Just curious, but are peds nurses floated to other units and expected to take a full load? I agree you did the right thing and wouldn't take that assignment either but wonder if facilities (or staff) that allow someone to refuse to float to a specialized unit also allow those in specialized units to refuse a float to a non-specialized floor.

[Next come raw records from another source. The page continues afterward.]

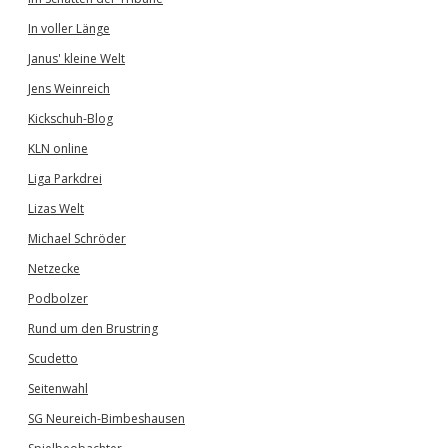
In voller Länge
Janus' kleine Welt
Jens Weinreich
Kickschuh-Blog
KLN online
Liga Parkdrei
Lizas Welt
Michael Schröder
Netzecke
Podbolzer
Rund um den Brustring
Scudetto
Seitenwahl
SG Neureich-Bimbeshausen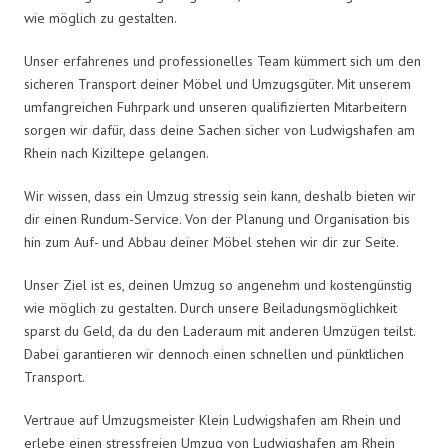
wie möglich zu gestalten.
Unser erfahrenes und professionelles Team kümmert sich um den
sicheren Transport deiner Möbel und Umzugsgüter. Mit unserem
umfangreichen Fuhrpark und unseren qualifizierten Mitarbeitern
sorgen wir dafür, dass deine Sachen sicher von Ludwigshafen am
Rhein nach Kiziltepe gelangen.
Wir wissen, dass ein Umzug stressig sein kann, deshalb bieten wir
dir einen Rundum-Service. Von der Planung und Organisation bis
hin zum Auf- und Abbau deiner Möbel stehen wir dir zur Seite.
Unser Ziel ist es, deinen Umzug so angenehm und kostengünstig
wie möglich zu gestalten. Durch unsere Beiladungsmöglichkeit
sparst du Geld, da du den Laderaum mit anderen Umzügen teilst.
Dabei garantieren wir dennoch einen schnellen und pünktlichen
Transport.
Vertraue auf Umzugsmeister Klein Ludwigshafen am Rhein und
erlebe einen stressfreien Umzug von Ludwigshafen am Rhein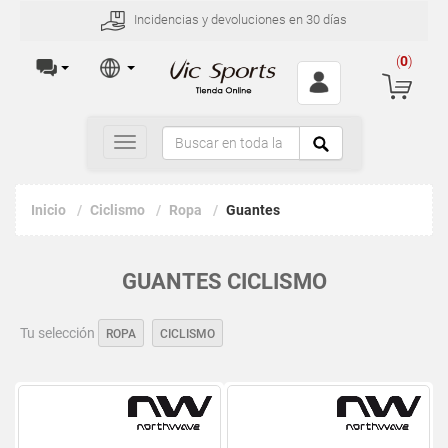
Incidencias y devoluciones en 30 días
(
0
)
Toggle
navigation
Inicio
Ciclismo
Ropa
Guantes
GUANTES CICLISMO
Tu selección
ROPA
CICLISMO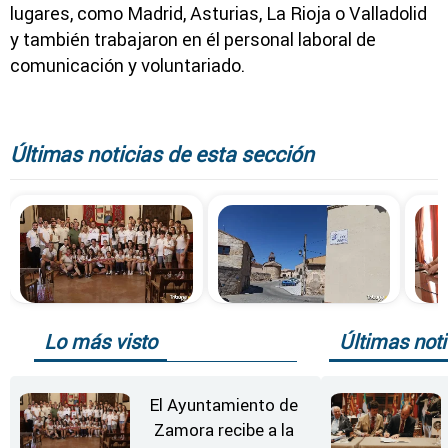
lugares, como Madrid, Asturias, La Rioja o Valladolid
y también trabajaron en él personal laboral de
comunicación y voluntariado.
Últimas noticias de esta sección
Lo más visto
Últimas noti
El Ayuntamiento de
Zamora recibe a la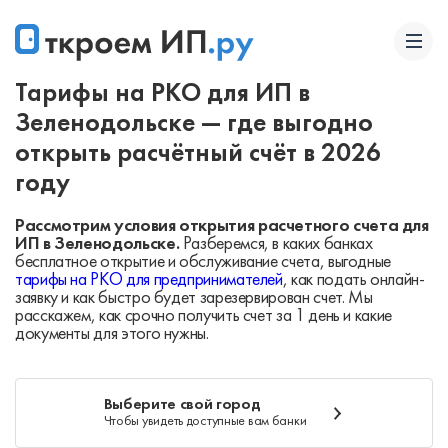
Тарифы на РКО для ИП в
Зеленодольске — где выгодно
открыть расчётный счёт в 2026
году
Рассмотрим условия открытия расчетного счета для
ИП в Зеленодольске.
Разберемся, в каких банках
бесплатное открытие и обслуживание счета, выгодные
тарифы на РКО для предпринимателей
, как подать онлайн-
заявку и как быстро будет зарезервирован счет. Мы
расскажем, как срочно получить счет за 1 день и какие
документы для этого нужны.
Выберите свой город
Чтобы увидеть доступные вам банки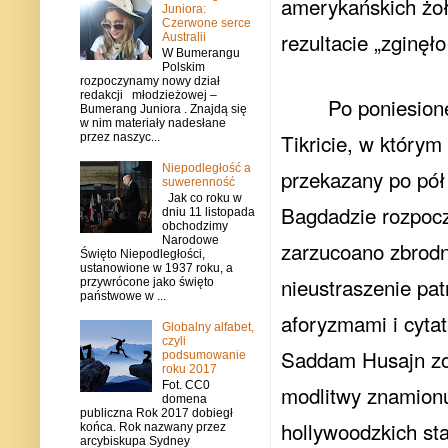
amerykańskich żołn
Juniora:
Czerwone serce
rezultacie „zginęł
Australii
W Bumerangu
Polskim
rozpoczynamy nowy dział
redakcji młodzieżowej –
Po poniesion
Bumerang Juniora . Znajdą się
w nim materiały nadesłane
Tikricie, w który
przez naszyc...
Niepodległość a
przekazany po pół
suwerenność
Jak co roku w
Bagdadzie rozpocz
dniu 11 listopada
obchodzimy
Narodowe
zarzucoano zbrodn
Święto Niepodległości,
ustanowione w 1937 roku, a
nieustraszenie pat
przywrócone jako święto
państwowe w ...
aforyzmami i cytat
Globalny alfabet,
czyli
Saddam Husajn zos
podsumowanie
roku 2017
Fot. CC0
modlitwy znamion
domena
publiczna Rok 2017 dobiegł
hollywoodzkich st
końca. Rok nazwany przez
arcybiskupa Sydney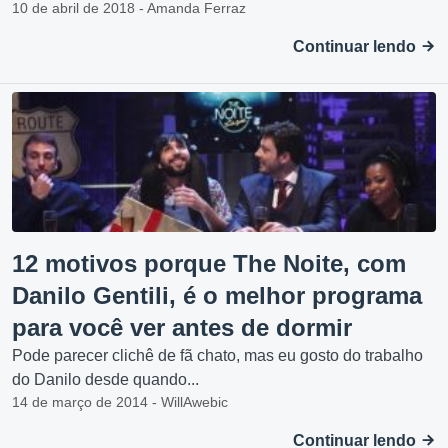
10 de abril de 2018 - Amanda Ferraz
Continuar lendo
12 motivos porque The Noite, com
Danilo Gentili, é o melhor programa
para você ver antes de dormir
Pode parecer clichê de fã chato, mas eu gosto do trabalho
do Danilo desde quando...
14 de março de 2014 - WillAwebic
Continuar lendo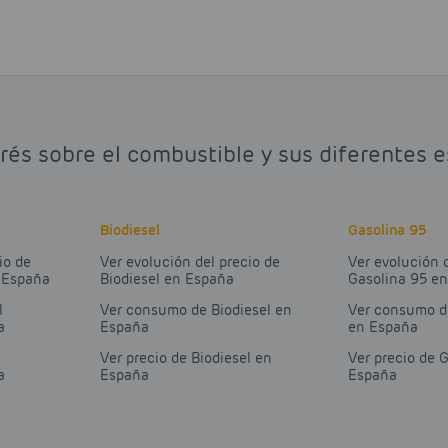
rés sobre el combustible y sus diferentes 
Biodiesel
Gasolina 95
io de
Ver evolución del precio de
Ver evolución 
n España
Biodiesel en España
Gasolina 95 e
l
Ver consumo de Biodiesel en
Ver consumo d
a
España
en España
Ver precio de Biodiesel en
Ver precio de 
a
España
España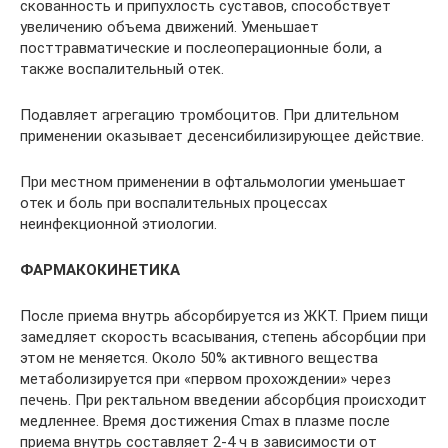
скованность и припухлость суставов, способствует
увеличению объема движений. Уменьшает
посттравматические и послеоперационные боли, а
также воспалительный отек.
Подавляет агрегацию тромбоцитов. При длительном
применении оказывает десенсибилизирующее действие.
При местном применении в офтальмологии уменьшает
отек и боль при воспалительных процессах
неинфекционной этиологии.
ФАРМАКОКИНЕТИКА
После приема внутрь абсорбируется из ЖКТ. Прием пищи
замедляет скорость всасывания, степень абсорбции при
этом не меняется. Около 50% активного вещества
метаболизируется при «первом прохождении» через
печень. При ректальном введении абсорбция происходит
медленнее. Время достижения Сmax в плазме после
приема внутрь составляет 2-4 ч в зависимости от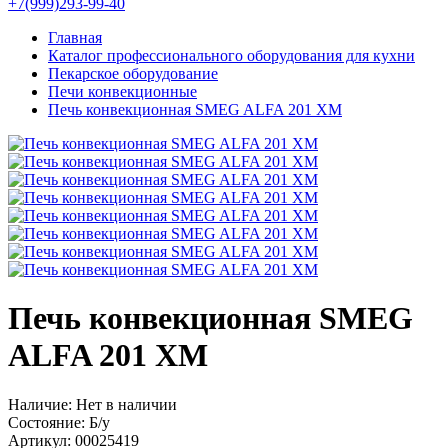
+7(999)293-99-40
Главная
Каталог профессионального оборудования для кухни
Пекарское оборудование
Печи конвекционные
Печь конвекционная SMEG ALFA 201 XМ
Печь конвекционная SMEG
ALFA 201 XМ
Наличие:
Нет в наличии
Состояние:
Б/у
Артикул:
00025419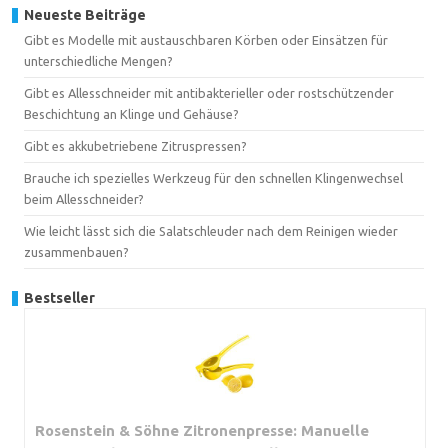
Neueste Beiträge
Gibt es Modelle mit austauschbaren Körben oder Einsätzen für
unterschiedliche Mengen?
Gibt es Allesschneider mit antibakterieller oder rostschützender
Beschichtung an Klinge und Gehäuse?
Gibt es akkubetriebene Zitruspressen?
Brauche ich spezielles Werkzeug für den schnellen Klingenwechsel
beim Allesschneider?
Wie leicht lässt sich die Salatschleuder nach dem Reinigen wieder
zusammenbauen?
Bestseller
Rosenstein & Söhne Zitronenpresse: Manuelle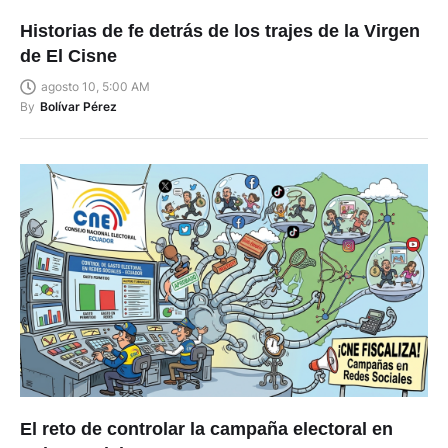
Historias de fe detrás de los trajes de la Virgen
de El Cisne
agosto 10, 5:00 AM
By
Bolívar Pérez
El reto de controlar la campaña electoral en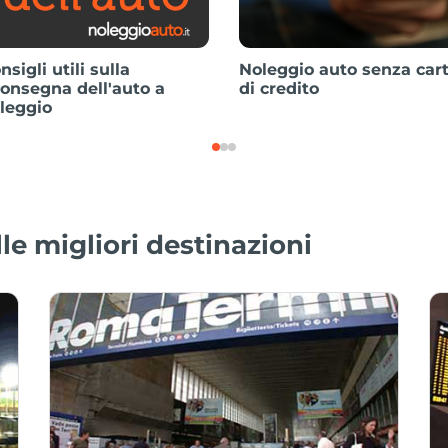
nsigli utili sulla
Noleggio auto senza car
consegna dell'auto a
di credito
leggio
le migliori destinazioni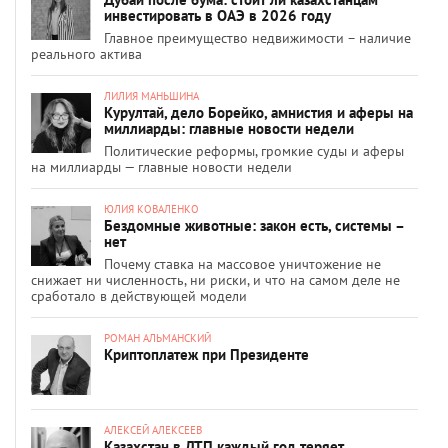
инвестировать в ОАЭ в 2026 году
Главное преимущество недвижимости – наличие
реального актива
ЛИЛИЯ МАНЬШИНА
Курултай, дело Борейко, амнистия и аферы на
миллиарды: главные новости недели
Политические реформы, громкие суды и аферы
на миллиарды — главные новости недели
ЮЛИЯ КОВАЛЕНКО
Бездомные животные: закон есть, системы –
нет
Почему ставка на массовое уничтожение не
снижает ни численность, ни риски, и что на самом деле не
сработало в действующей модели
РОМАН АЛЬМАНСКИЙ
Криптоплатеж при Президенте
АЛЕКСЕЙ АЛЕКСЕЕВ
Казахстан в ДТП каждый год теряет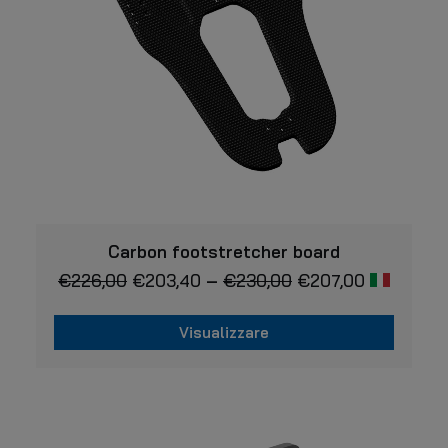
Questo
VISUALIZZARE
prodotto
Carbon footstretcher board
ha
€
226,00
€
203,40
–
€
230,00
€
207,00
più
varianti.
Le
Visualizzare
opzioni
possono
Questo
essere
prodotto
scelte
ha
nella
più
pagina
varianti.
del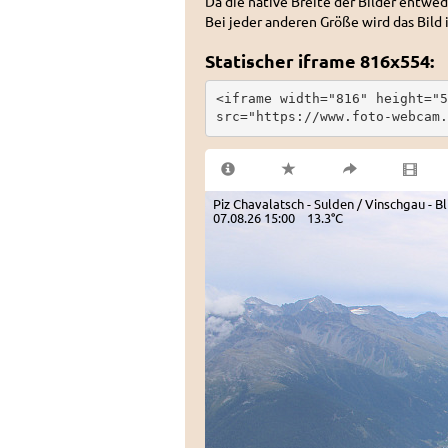
Da die native Breite der Bilder entwed
Bei jeder anderen Größe wird das Bild 
Statischer iframe 816x554:
<iframe width="816" height="5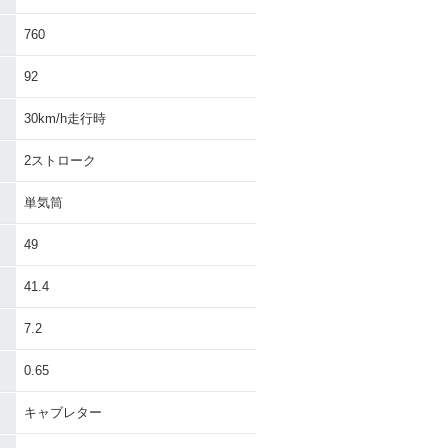
760
92
30km/h走行時
2ストローク
単気筒
49
41.4
7.2
0.65
キャブレター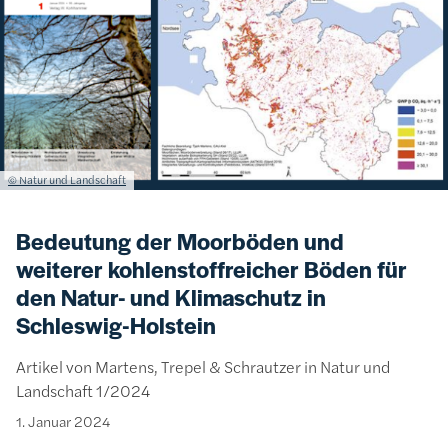
Lizenzinformationen einschließlich Urheberrecht
© Natur und Landschaft
Bedeutung der Moorböden und
weiterer kohlenstoffreicher Böden für
den Natur- und Klimaschutz in
Schleswig-Holstein
Artikel von Martens, Trepel & Schrautzer in Natur und
Landschaft 1/2024
1. Januar 2024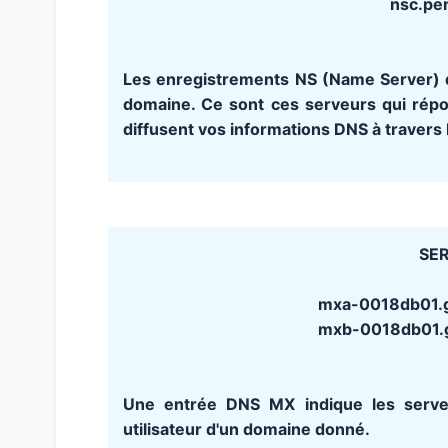
nsc.pe
Les enregistrements NS (Name Server) d
domaine. Ce sont ces serveurs qui rép
diffusent vos informations DNS à travers 
SER
mxa-0018db01.gs
mxb-0018db01.gs
Une entrée DNS MX indique les serve
utilisateur d'un domaine donné.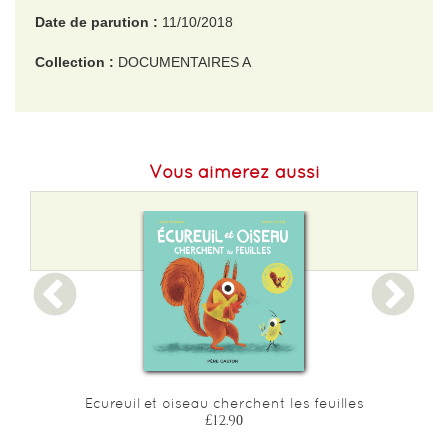
Date de parution :
11/10/2018
Collection :
DOCUMENTAIRES A
EAN :
9782075109826
Format H :
227
Vous aimerez aussi
Format L :
210
Poids :
356 g
Epaisseur :
18
Ecureuil et oiseau cherchent les feuilles
£12.90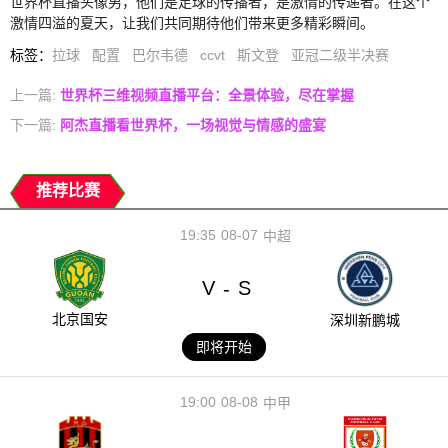
世界杯直播头像男，他们是足球的传播者，是激情的传递者。在这个
激情四溢的夏天，让我们共同期待他们带来更多精彩瞬间。
标签
：
拉球
配置
巴尔韦德
ccvt
斯文登
亚冠二级半决赛
上一篇:
世界杯三维视频直播平台：全景体验，尽在掌握
下一篇:
阿杰直播看世界杯，一场视觉与情感的盛宴
推荐比赛
19:35
08-07
中超
V
S
-
北京国安
深圳新鹏城
即将开始
19:00
08-08
中甲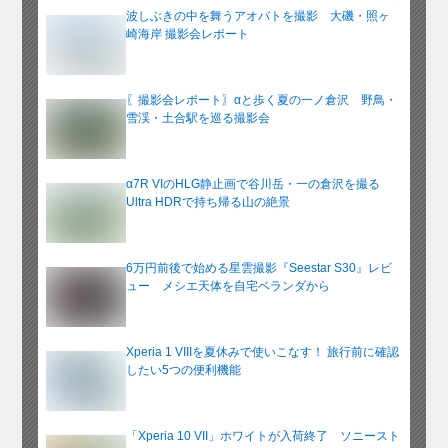
波しぶきの中を舞うアオバトを撮影 大磯・照ヶ
崎海岸 撮影会レポート
〖撮影会レポート〗αと歩く夏の一ノ倉沢 野鳥・
雪渓・土合駅を巡る撮影会
α7R VIのHLG静止画で谷川岳・一の倉沢を撮る
Ultra HDRで持ち帰る山の絶景
6万円前後で始める星雲撮影『Seestar S30』レビ
ュー メシエ天体を自宅ベランダから
Xperia 1 VIIIを夏休みで使いこなす！ 旅行前に確認
したい5つの便利機能
「Xperia 10 VII」ホワイトが入荷終了 ソニースト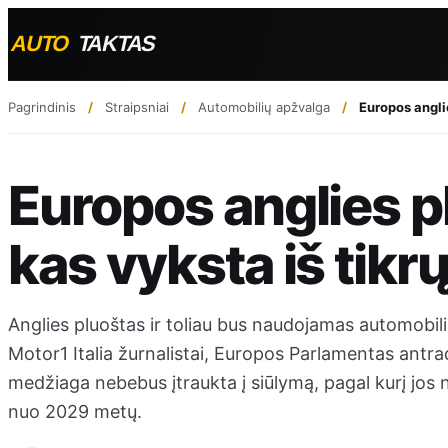
Pagrindinis
Straipsniai
Automobilių apžvalga
Europos angli
Europos anglies p
kas vyksta iš tikrų
Anglies pluoštas ir toliau bus naudojamas automobil
Motor1 Italia žurnalistai, Europos Parlamentas antrad
medžiaga nebebus įtraukta į siūlymą, pagal kurį jo
nuo 2029 metų.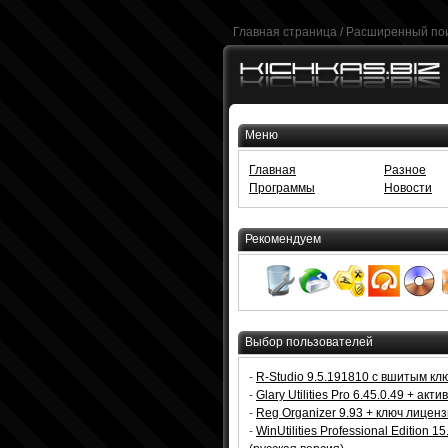
Главная страница
/
Расширенный по
Меню
Главная
Разное
Программы
Новости
Рекомендуем
Выбор пользователей
-
R-Studio 9.5.191810 с вшитым кл
-
Glary Utilities Pro 6.45.0.49 + акт
-
Reg Organizer 9.93 + ключ лицен
-
WinUtilities Professional Edition 15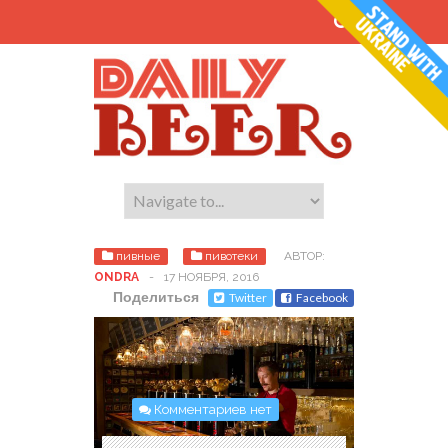
пивные
пивотеки
АВТОР:
ONDRA
-
17 НОЯБРЯ, 2016
Поделиться
Twitter
Facebook
Комментариев нет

My facilities will float anyone anywhere but the assignment is adjusted to acknowledge the lack of specific skills. If I were sent to a peds floor, I would have older patients or not have a patient load and instead "float" doing general tasks. Same is true if I were pulled to OB. In the ICU I'd get the most stable patients and in the ER I would primarily do transport and routine tasks (IVs, foleys, etc) rather than actual patient care. When nurses from these areas are pulled to my unit (tele) the same is true, they don't take the same patient load and don't work with the same expectations. 95% of the time this works. Every once in a while we'll get a slacker who takes an hour to enter orders or do a single chart check so they can avoid doing as much as possible but it's definitely not the norm.
Believe me when I tell you this....we used to get floats from all over the house to our NICU (we floated EVERYWHERE) and we would be like....wow, you are not going to be any help at all....and we would do all the VS, meds and let them feed kids. The best was when I got floated to CCU....those nurses were like...are you kidding me??? Nope, hello, I am your help for the day. They sat me at the desk to watch the monitors and told me if they buzzed call someone. I felt awful that I couldn't even help them!
We only float within our services now, maternal child to maternal child, med-surg to med-surg, adult critical care to adult critical care. The only place that does not get floats or float is L/D.
Also, we have age limits set for peds...if we are NICU/baby we only get up to one year old. Peds can have older, adult critical care can go to PICU but they only take adolescents.
Good for you, that was good nursing. What get's lost by those who say you should
"Just go"- is the patient advocacy. Your responsibility to safely care for your patients should always outweigh staffing problems.
Floating is only 1 option, why not transfer patients to another hospital or call in registry, or hold patients in ER. If any nurse feels not competent on the unit-just refuse to go.
BrnEyedGirl, BSN, MSN, RN, APRN
1,236 Posts
I too am suprised they ask you to float to peds. I work ER so yes I do work with kids, but I would never be expected to float to peds or L&D!